Há também um elemento que raramente é dito em voz alta: o Brasil sempre foi exportador de turismo de partos. Durante décadas, famílias brasileiras de classe média e alta viajaram aos Estados Unidos para garantir cidadania americana a seus filhos. Essa prática nunca foi tratada como “ameaça à soberania”, mas como estratégia legítima de mobilidade social.

Quando o fluxo se inverte, e o Brasil deixa de ser apenas fornecedor de mão de obra e passa a ser fornecedor de cidadania, o discurso muda. O que antes era “planejamento familiar” vira “oportunismo estrangeiro”. O incômodo não é jurídico. É simbólico.
No caso específico das russas, há ainda um pano de fundo geopolítico evidente. Guerra, instabilidade, sanções, isolamento internacional. Ter um filho com cidadania brasileira significa abrir uma porta para o futuro, para a circulação, para a proteção consular, para a escolha. Não é um gesto romântico, mas profundamente pragmático. E não há nada de imoral nisso.

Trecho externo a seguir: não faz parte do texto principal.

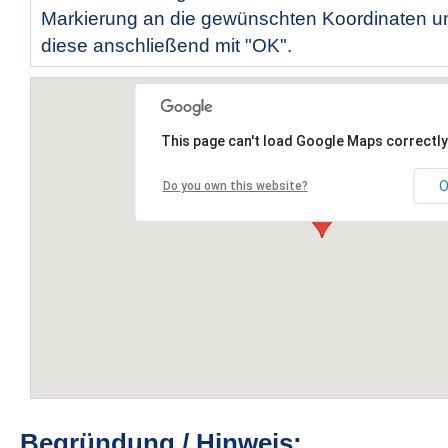
Markierung an die gewünschten Koordinaten un
diese anschließend mit "OK".
This page can't load Google Maps correctly
O
Do you own this website?
Begründung / Hinweis:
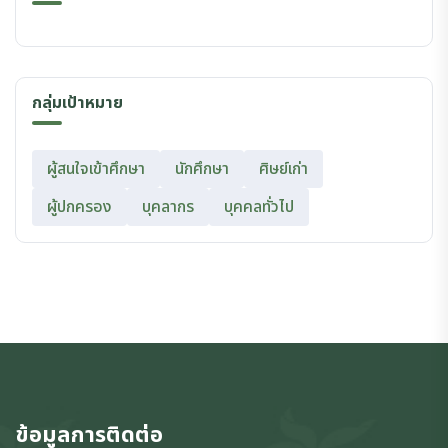
กลุ่มเป้าหมาย
ผู้สนใจเข้าศึกษา
นักศึกษา
ศิษย์เก่า
ผู้ปกครอง
บุคลากร
บุคคลทั่วไป
ข้อมูลการติดต่อ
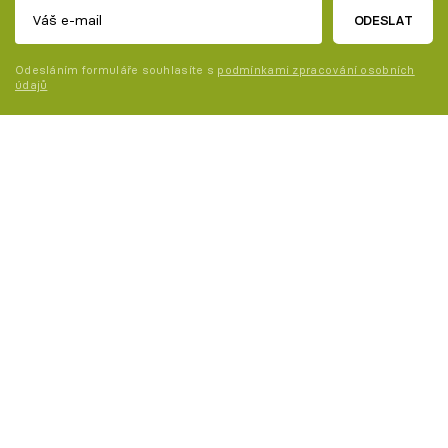
ODESLAT
Odesláním formuláře souhlasíte s
podmínkami zpracování osobních
údajů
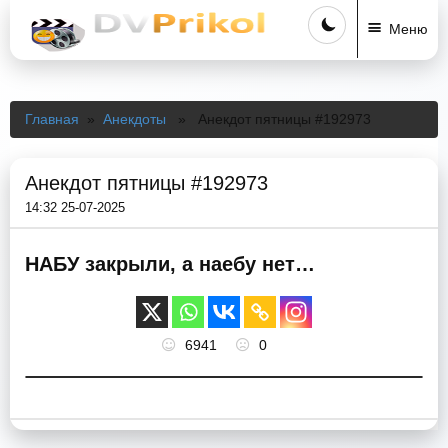
Меню
Главная
»
Анекдоты
» Анекдот пятницы #192973
Анекдот пятницы #192973
14:32 25-07-2025
НАБУ закрыли, а наебу нет…
6941
0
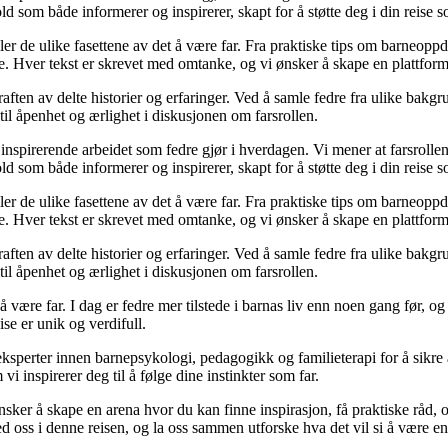
d som både informerer og inspirerer, skapt for å støtte deg i din reise s
iler de ulike fasettene av det å være far. Fra praktiske tips om barneoppd
e. Hver tekst er skrevet med omtanke, og vi ønsker å skape en plattform
raften av delte historier og erfaringer. Ved å samle fedre fra ulike bakgr
til åpenhet og ærlighet i diskusjonen om farsrollen.
nspirerende arbeidet som fedre gjør i hverdagen. Vi mener at farsrollen
d som både informerer og inspirerer, skapt for å støtte deg i din reise s
iler de ulike fasettene av det å være far. Fra praktiske tips om barneoppd
e. Hver tekst er skrevet med omtanke, og vi ønsker å skape en plattform
raften av delte historier og erfaringer. Ved å samle fedre fra ulike bakgr
til åpenhet og ærlighet i diskusjonen om farsrollen.
 å være far. I dag er fedre mer tilstede i barnas liv enn noen gang før,
eise er unik og verdifull.
ksperter innen barnepsykologi, pedagogikk og familieterapi for å sikre a
i inspirerer deg til å følge dine instinkter som far.
 ønsker å skape en arena hvor du kan finne inspirasjon, få praktiske rå
 oss i denne reisen, og la oss sammen utforske hva det vil si å være en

Aliás, talvez seja justamente esse pragmatismo que nos confronte. O passaporte brasileiro, tantas vezes desvalorizado internamente, passa a ser visto como ativo estratégico por quem olha de fora.

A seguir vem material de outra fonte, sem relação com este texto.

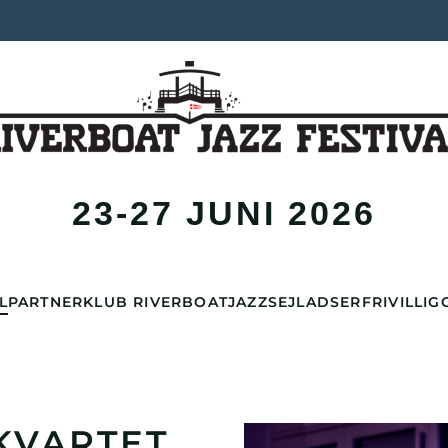
23-27 JUNI 2026
L
PARTNER
KLUB RIVERBOAT
JAZZSEJLADSER
FRIVILLIG
KVARTET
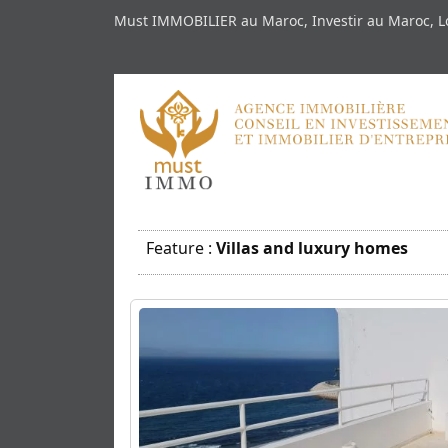
Must IMMOBILIER au Maroc, Investir au Maroc, Lo
Feature :
Villas and luxury homes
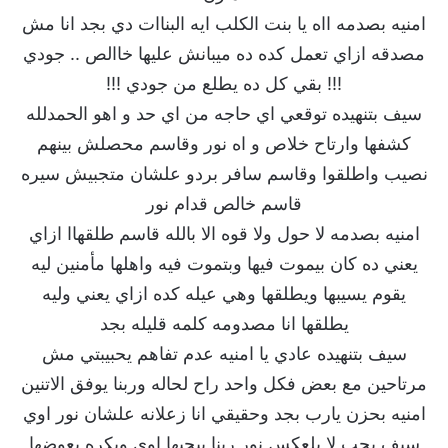
امنيه بصدمه ااه يا بنت الكلب ايه البناات دي بجد انا مش
مصدقه ازاي تعمل كده ده ميبانش عليها خاالص .. جودي
!!! بقي كل ده يطلع من جودي !!!
سيف بتنهيده توقعي اي حاجه من اي حد و اهو الحمدلله
كشفها وارتاح خلاص و اه نور وقاسم محصلش بينهم
نصيب واطلقوا وقاسم سافر بردو علشان متجبيش سيره
قاسم خالص قدام نور
امنيه بصدمه لا حول ولا قوه الا بالله قاسم طلقهاا ازاي
يعني ده كان بيموت فيها وبتموت فيه واهلها مأمنين ليه
يقوم يسيبها ويطلقها وهي عيله كده ازاي يعني وليه
يطلقها انا مصدومه كلمه قليله بجد
سيف بتنهيده عادي يا امنيه عدم تفاهم يحبيبتي مش
مرتاحين مع بعض فكل واحد راح لحاله وربنا يوفق الاتنين
امنيه بحزن يارب بجد وحقيقي انا زعلانه علشان نور اوي
سيف بحب لا بلعكس نور ربنا بيحبها اوي وبكره يعوضها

O problema real não é o turismo de partos. É a intermediação comercial opaca, a venda de “pacotes” que incluem acesso a serviços públicos gratuitos, a possível orientação para omitir informações migratórias e a transformação da cidadania em produto de balcão. Isso, sim, merece fiscalização séria, transparente e sem histeria. Mas isso é um debate regulatório, não moral.
Se o Brasil quiser restringir o jus soli, que o faça por meio de emenda constitucional, assumindo o custo político e simbólico dessa escolha. O que não faz sentido é manter a regra, se beneficiar dela historicamente e, quando estrangeiros passam a usá-la, reagir com escândalo tardio.
O turismo de partos em Pernambuco não revela uma falha do sistema brasileiro. Revela algo mais desconfortável: que o Brasil, apesar de tudo, ainda oferece algo que muitos países deixaram de oferecer — pertencimento automático, sem testes, sem pedigree, sem genealogia.

Talvez a pergunta correta não seja “por que elas vêm parir aqui?”, mas “por que isso nos incomoda tanto?”. A resposta pode dizer muito mais sobre o país que somos, no fundo, não somos muito diferentes dos notórios racistas e xenófobos dos países que nos colonizam.